If the mystery of the Resurrection continues in history, then we should be prepared to seek Christ not among the dead, in the empty tomb of the past, but to discover today’s Galilee (“the Galilee of the Gentiles”), where we will find him surprisingly transfigured. He will once again walk through the closed doors of our fear, he will show himself by his wounds. I am convinced that this Galilee of today is the world of seekers beyond the visible boundaries of the Church.

If the Church was born out of the event of Pentecost, and this event continues in its history, then it should try to speak in a way that can be understood by people of different cultures and languages; it should be constantly learning to understand foreign cultures and different languages of faith; it should teach people to understand each other.

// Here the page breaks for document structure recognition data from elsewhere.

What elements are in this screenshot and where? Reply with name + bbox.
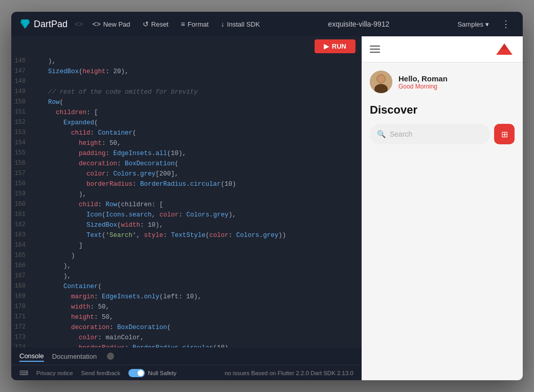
null-safety-switch[interactable] — [128, 369, 145, 377]
line-content: color: Colors.grey[200], — [33, 169, 362, 179]
privacy-notice-link[interactable]: Privacy notice — [36, 370, 73, 376]
new-pad-button[interactable]: <> New Pad — [88, 18, 134, 30]
code-line: 147 SizedBox(height: 20), — [11, 67, 362, 77]
line-number: 146 — [11, 56, 33, 67]
user-greeting: Hello, Roman Good Morning — [370, 71, 515, 93]
line-content: Icon(Icons.search, color: Colors.grey), — [33, 210, 362, 220]
line-content: Row( — [33, 97, 362, 107]
line-number: 166 — [11, 261, 33, 271]
line-content: SizedBox(height: 20), — [33, 67, 362, 77]
search-row: 🔍 Search ⊞ — [370, 124, 515, 144]
line-content: Expanded( — [33, 118, 362, 128]
more-button[interactable]: ⋮ — [497, 16, 515, 32]
code-line: 174 borderRadius: BorderRadius.circular(… — [11, 343, 362, 347]
line-content: decoration: BoxDecoration( — [33, 159, 362, 169]
null-safety-toggle[interactable]: Null Safety — [128, 369, 176, 377]
line-number: 152 — [11, 118, 33, 128]
null-safety-label: Null Safety — [148, 370, 176, 376]
line-number: 157 — [11, 169, 33, 179]
line-number: 155 — [11, 148, 33, 159]
install-sdk-button[interactable]: ↓ Install SDK — [217, 18, 264, 30]
filter-button[interactable]: ⊞ — [494, 124, 515, 144]
status-right: no issues Based on Flutter 2.2.0 Dart SD… — [225, 370, 353, 376]
code-line: 171 height: 50, — [11, 312, 362, 322]
topbar-separator: <> — [75, 20, 83, 28]
line-content: Container( — [33, 281, 362, 292]
avatar-image — [370, 71, 392, 93]
code-line: 155 padding: EdgeInsets.all(10), — [11, 148, 362, 159]
reset-icon: ↺ — [143, 20, 149, 28]
search-box[interactable]: 🔍 Search — [370, 124, 490, 144]
line-content: child: Container( — [33, 128, 362, 138]
samples-label: Samples — [457, 20, 483, 28]
line-content: ), — [33, 189, 362, 200]
line-number: 163 — [11, 230, 33, 241]
editor-toolbar: ▶ RUN — [11, 36, 362, 56]
line-content: ) — [33, 251, 362, 261]
code-line: 160 child: Row(children: [ — [11, 200, 362, 210]
code-line: 154 height: 50, — [11, 138, 362, 148]
download-icon: ↓ — [221, 20, 225, 28]
line-content: // rest of the code omitted for brevity — [33, 87, 362, 97]
line-content: height: 50, — [33, 312, 362, 322]
line-number: 150 — [11, 97, 33, 107]
hamburger-line-2 — [370, 49, 380, 50]
code-line: 150 Row( — [11, 97, 362, 107]
status-left: ⌨ Privacy notice Send feedback Null Safe… — [19, 369, 176, 377]
tab-documentation[interactable]: Documentation — [52, 352, 97, 361]
code-line: 153 child: Container( — [11, 128, 362, 138]
code-line: 170 width: 50, — [11, 302, 362, 312]
line-content: ), — [33, 56, 362, 67]
line-number: 153 — [11, 128, 33, 138]
project-name: exquisite-villa-9912 — [268, 20, 449, 28]
line-content: child: Row(children: [ — [33, 200, 362, 210]
line-number: 165 — [11, 251, 33, 261]
line-number: 159 — [11, 189, 33, 200]
hamburger-line-1 — [370, 46, 380, 47]
format-button[interactable]: ≡ Format — [176, 18, 212, 30]
run-button[interactable]: ▶ RUN — [315, 39, 355, 53]
send-feedback-link[interactable]: Send feedback — [81, 370, 121, 376]
code-line: 156 decoration: BoxDecoration( — [11, 159, 362, 169]
code-line: 164 ] — [11, 241, 362, 251]
format-label: Format — [188, 20, 209, 28]
reset-button[interactable]: ↺ Reset — [139, 18, 173, 30]
greeting-sub: Good Morning — [398, 83, 448, 90]
code-line: 148 — [11, 77, 362, 87]
toggle-area — [107, 353, 114, 360]
code-line: 146 ), — [11, 56, 362, 67]
hamburger-menu[interactable] — [370, 46, 380, 53]
samples-button[interactable]: Samples ▾ — [453, 18, 493, 30]
line-number: 154 — [11, 138, 33, 148]
logo: DartPad — [19, 18, 68, 30]
run-play-icon: ▶ — [324, 42, 329, 50]
line-content: ), — [33, 261, 362, 271]
line-content: SizedBox(width: 10), — [33, 220, 362, 230]
line-content: color: mainColor, — [33, 333, 362, 343]
avatar — [370, 71, 392, 93]
line-content: decoration: BoxDecoration( — [33, 322, 362, 333]
console-toggle[interactable] — [107, 353, 114, 360]
line-number: 173 — [11, 333, 33, 343]
code-line: 151 children: [ — [11, 107, 362, 118]
code-line: 165 ) — [11, 251, 362, 261]
code-line: 162 SizedBox(width: 10), — [11, 220, 362, 230]
code-editor[interactable]: 146 ),147 SizedBox(height: 20),148149 //… — [11, 56, 362, 347]
app-window: DartPad <> <> New Pad ↺ Reset ≡ Format ↓… — [11, 12, 523, 380]
topbar-right: Samples ▾ ⋮ — [453, 16, 515, 32]
line-content: children: [ — [33, 107, 362, 118]
code-line: 172 decoration: BoxDecoration( — [11, 322, 362, 333]
run-label: RUN — [332, 42, 346, 50]
line-number: 171 — [11, 312, 33, 322]
line-number: 149 — [11, 87, 33, 97]
line-content: borderRadius: BorderRadius.circular(10), — [33, 343, 362, 347]
editor-bottom-bar: Console Documentation — [11, 347, 362, 365]
dart-logo-icon — [19, 18, 31, 30]
code-line: 161 Icon(Icons.search, color: Colors.gre… — [11, 210, 362, 220]
line-content — [33, 77, 362, 87]
code-line: 166 ), — [11, 261, 362, 271]
status-bar: ⌨ Privacy notice Send feedback Null Safe… — [11, 365, 362, 380]
tab-console[interactable]: Console — [19, 351, 44, 362]
preview-content: Hello, Roman Good Morning Discover 🔍 Sea… — [362, 62, 523, 380]
line-number: 161 — [11, 210, 33, 220]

Many of our concepts, ideas, and expectations, many forms of our faith, many forms of church and theology must die—they were too small. Our faith must surmount the walls built by our fears and our lack of courage to venture out like Abraham along unknown paths into an unknown future. In our new journeys, we will probably meet those who have their own ideas about the direction and destination, ideas that are surprisingly unfamiliar to us, but even these encounters are a gift to us; we must learn to recognize them as our neighbors and make ourselves their neighbors.